What you are asked to do: From the entries below, copy every line that holds the word "logo".

--- --- ---

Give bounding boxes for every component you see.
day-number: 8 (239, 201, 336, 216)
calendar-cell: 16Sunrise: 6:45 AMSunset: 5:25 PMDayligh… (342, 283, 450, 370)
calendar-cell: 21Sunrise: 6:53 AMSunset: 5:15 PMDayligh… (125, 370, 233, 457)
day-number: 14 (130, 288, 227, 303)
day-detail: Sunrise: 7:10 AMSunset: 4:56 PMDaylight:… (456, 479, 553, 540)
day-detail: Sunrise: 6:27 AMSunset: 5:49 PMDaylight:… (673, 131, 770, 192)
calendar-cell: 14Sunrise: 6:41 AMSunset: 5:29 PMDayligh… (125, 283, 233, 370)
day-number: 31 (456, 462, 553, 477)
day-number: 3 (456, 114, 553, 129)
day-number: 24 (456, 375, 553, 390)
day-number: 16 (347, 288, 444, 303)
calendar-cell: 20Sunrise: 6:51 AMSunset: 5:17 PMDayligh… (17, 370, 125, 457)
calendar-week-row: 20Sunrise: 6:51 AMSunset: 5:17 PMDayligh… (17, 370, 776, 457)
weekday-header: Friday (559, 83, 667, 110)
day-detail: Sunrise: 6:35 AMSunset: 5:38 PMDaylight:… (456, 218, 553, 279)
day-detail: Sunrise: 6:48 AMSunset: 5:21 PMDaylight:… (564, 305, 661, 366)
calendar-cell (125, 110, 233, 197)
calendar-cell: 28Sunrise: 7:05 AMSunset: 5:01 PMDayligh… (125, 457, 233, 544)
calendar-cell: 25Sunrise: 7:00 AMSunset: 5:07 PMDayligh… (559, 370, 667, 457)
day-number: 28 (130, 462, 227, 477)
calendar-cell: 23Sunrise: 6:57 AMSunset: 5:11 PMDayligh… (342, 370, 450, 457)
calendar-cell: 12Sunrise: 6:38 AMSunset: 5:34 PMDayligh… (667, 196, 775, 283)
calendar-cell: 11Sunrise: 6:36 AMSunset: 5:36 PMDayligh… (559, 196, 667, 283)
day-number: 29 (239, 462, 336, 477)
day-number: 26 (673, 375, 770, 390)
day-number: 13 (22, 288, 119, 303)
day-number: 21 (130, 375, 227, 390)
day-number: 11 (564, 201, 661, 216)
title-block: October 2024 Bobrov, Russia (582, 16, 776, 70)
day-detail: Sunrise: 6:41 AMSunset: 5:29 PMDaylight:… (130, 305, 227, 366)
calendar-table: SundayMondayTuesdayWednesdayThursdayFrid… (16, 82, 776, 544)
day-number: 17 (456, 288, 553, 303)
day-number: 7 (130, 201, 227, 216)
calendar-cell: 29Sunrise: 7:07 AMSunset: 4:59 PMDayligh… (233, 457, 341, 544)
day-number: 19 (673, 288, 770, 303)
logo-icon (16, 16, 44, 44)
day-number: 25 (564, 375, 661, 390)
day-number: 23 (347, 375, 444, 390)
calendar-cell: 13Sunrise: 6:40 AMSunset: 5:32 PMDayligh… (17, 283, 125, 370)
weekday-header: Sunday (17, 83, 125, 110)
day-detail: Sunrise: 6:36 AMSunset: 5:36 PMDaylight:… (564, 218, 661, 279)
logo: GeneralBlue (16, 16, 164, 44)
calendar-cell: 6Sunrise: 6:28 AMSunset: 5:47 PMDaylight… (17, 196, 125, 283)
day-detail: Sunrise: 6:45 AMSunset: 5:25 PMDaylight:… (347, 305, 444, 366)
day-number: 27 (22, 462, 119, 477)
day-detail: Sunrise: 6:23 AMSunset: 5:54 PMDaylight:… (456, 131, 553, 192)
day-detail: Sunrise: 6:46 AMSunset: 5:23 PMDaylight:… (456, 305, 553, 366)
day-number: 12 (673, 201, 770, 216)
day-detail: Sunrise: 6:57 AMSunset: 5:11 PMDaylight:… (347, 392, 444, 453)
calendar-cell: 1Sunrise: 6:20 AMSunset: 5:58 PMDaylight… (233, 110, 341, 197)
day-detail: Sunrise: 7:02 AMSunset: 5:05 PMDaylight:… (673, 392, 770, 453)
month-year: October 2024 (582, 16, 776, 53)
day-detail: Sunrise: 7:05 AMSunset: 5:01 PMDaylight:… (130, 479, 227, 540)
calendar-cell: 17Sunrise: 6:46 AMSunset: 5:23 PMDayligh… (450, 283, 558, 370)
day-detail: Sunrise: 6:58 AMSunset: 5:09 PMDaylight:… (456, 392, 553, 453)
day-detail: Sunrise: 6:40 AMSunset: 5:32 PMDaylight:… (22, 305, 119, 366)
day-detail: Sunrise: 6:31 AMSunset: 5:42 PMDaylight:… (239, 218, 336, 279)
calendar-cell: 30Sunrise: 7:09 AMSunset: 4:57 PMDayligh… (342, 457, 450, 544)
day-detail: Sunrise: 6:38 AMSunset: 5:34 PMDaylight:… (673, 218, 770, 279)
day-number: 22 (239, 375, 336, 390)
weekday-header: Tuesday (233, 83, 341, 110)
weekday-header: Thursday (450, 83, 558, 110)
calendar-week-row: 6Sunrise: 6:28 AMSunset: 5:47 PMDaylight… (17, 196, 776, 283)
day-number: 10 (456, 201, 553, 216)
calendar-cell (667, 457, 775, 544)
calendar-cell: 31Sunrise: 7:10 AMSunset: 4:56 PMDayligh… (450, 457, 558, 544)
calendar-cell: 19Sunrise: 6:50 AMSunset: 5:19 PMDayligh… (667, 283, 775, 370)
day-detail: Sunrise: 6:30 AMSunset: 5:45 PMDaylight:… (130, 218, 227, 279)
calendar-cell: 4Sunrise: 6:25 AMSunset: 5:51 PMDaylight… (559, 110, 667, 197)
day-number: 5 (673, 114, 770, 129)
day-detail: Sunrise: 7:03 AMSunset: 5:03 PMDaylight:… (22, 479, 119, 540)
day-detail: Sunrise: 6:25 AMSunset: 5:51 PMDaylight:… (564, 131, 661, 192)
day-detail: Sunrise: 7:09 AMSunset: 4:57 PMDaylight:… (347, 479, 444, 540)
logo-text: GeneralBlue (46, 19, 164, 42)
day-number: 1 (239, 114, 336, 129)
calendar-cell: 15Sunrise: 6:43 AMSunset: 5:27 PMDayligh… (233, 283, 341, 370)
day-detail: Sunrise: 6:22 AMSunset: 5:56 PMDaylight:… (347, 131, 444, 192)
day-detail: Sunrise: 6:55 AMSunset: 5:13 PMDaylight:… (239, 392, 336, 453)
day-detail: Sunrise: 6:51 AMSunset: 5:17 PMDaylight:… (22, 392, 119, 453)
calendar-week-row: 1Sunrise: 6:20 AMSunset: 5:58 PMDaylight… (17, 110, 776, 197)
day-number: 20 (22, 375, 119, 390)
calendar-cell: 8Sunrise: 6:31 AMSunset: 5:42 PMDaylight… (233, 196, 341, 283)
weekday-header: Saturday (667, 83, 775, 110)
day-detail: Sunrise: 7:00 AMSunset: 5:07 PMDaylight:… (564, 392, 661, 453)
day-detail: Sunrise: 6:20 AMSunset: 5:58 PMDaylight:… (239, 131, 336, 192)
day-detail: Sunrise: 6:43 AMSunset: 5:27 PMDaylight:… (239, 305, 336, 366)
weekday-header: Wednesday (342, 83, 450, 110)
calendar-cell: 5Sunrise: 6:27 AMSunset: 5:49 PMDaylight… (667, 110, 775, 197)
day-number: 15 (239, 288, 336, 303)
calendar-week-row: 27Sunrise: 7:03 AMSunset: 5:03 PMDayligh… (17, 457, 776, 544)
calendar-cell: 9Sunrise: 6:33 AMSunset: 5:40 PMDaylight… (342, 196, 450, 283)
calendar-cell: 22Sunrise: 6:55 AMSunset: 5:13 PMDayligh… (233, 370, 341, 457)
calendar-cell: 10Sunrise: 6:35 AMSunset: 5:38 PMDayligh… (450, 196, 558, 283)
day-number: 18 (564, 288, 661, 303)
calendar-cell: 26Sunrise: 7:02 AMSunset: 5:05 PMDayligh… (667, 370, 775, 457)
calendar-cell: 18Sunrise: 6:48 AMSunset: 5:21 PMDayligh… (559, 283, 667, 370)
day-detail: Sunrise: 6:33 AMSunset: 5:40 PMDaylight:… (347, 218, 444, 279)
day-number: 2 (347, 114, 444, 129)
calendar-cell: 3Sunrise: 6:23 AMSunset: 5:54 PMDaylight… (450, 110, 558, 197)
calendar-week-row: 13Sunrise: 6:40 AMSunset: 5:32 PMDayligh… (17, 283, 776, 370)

--- --- ---

Task output:
logo-icon (16, 16, 44, 44)
logo: GeneralBlue (16, 16, 164, 44)
logo-text: GeneralBlue (46, 19, 164, 42)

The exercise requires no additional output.